The first few seasons of Brad Treliving’s tenure as Calgary Flames general manager were interesting. He seemingly had a plan, but he didn’t tip his hand much. Instead, he made a few tinker trades that eventually paved the way for bigger moves.

Case in point: his wheeling and dealing prior to (and at) the 2015 NHL Draft.

The 2014-15 Flames were a playoff team. They managed to win a playoff round despite not having Mark Giordano due to a bicep tear, and despite Treliving selling off some assets (like Curtis Glencross and Sven Baertschi) prior to the trade deadline.

As such, Treliving went into draft weekend with oodles of picks at his disposal. In the first three rounds, the Flames had six draft choices: a first (15th overall), three seconds (45th, 52nd and 53rd), and two thirds (76th and 83rd).
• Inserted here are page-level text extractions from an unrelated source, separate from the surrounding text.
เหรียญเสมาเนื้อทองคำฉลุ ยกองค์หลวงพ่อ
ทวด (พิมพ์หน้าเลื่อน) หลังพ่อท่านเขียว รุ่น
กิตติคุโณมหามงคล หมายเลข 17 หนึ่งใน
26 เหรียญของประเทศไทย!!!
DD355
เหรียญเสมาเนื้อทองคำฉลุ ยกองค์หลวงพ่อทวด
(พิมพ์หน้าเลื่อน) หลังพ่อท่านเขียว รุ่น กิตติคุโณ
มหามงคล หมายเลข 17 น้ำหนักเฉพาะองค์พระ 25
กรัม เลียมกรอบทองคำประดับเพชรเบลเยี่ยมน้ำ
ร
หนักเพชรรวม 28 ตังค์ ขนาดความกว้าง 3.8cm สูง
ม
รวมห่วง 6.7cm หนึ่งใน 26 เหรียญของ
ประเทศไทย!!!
Now, it’s probably worth looking at draft pick probability right now. Over at Dobbe, Jokke Nevalainen did an examination to define probabilities of players picked in different spots during the draft to play 100 NHL games (based on an examination of the 2000-2009 drafts):

  • 15th overall is a 75% chance
  • 45th, 52nd and 53rd are all 35% apiece
  • 76th and 83rd are 25% apiece

On draft weekend, it became apparent that Dougie Hamilton was available from the Boston Bruins. Treliving made the deal, sending his 15th, 45th and 52nd pick to the Bruins for Hamilton. In other words: he turned a 75% probability that (at least) one of the players would play 100 games for the Flames into a 100% probability that Hamilton would.
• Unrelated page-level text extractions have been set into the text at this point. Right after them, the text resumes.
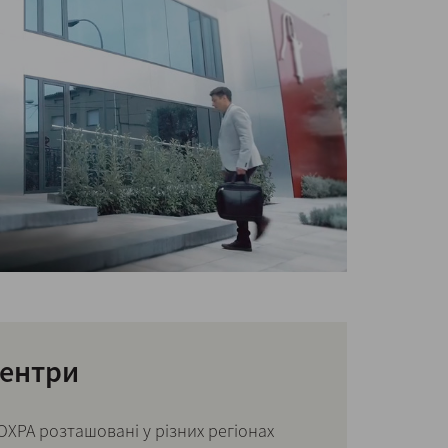
центри
XPA розташовані у різних регіонах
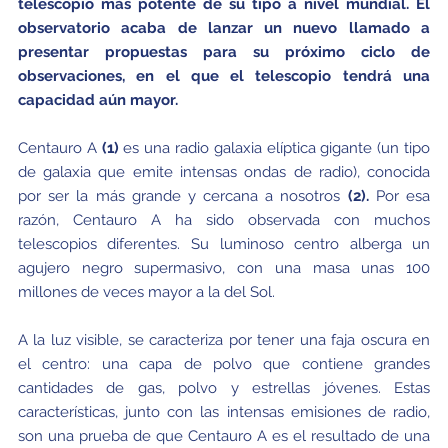
telescopio más potente de su tipo a nivel mundial.
El
observatorio acaba de lanzar un nuevo llamado a
presentar propuestas para su próximo ciclo de
observaciones, en el que el telescopio tendrá una
capacidad aún mayor.
Centauro A
(1)
es una radio galaxia elíptica gigante (un tipo
de galaxia que emite intensas ondas de radio), conocida
por ser la más grande y cercana a nosotros
(2).
Por esa
razón, Centauro A ha sido observada con muchos
telescopios diferentes. Su luminoso centro alberga un
agujero negro supermasivo, con una masa unas 100
millones de veces mayor a la del Sol.
A la luz visible, se caracteriza por tener una faja oscura en
el centro: una capa de polvo que contiene grandes
cantidades de gas, polvo y estrellas jóvenes. Estas
características, junto con las intensas emisiones de radio,
son una prueba de que Centauro A es el resultado de una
Hamilton ended up playing 245 games for the Flames, almost exclusively in the top two pairs – and in a span of time where the players selected with the picks they traded almost certainly wouldn’t have been in the bigs. He was later traded in another futures/asset management swap a few summers later involving the Carolina Hurricanes.

Hamilton wasn’t a perfect player, but he was very good at what he was good at while he was a Flame.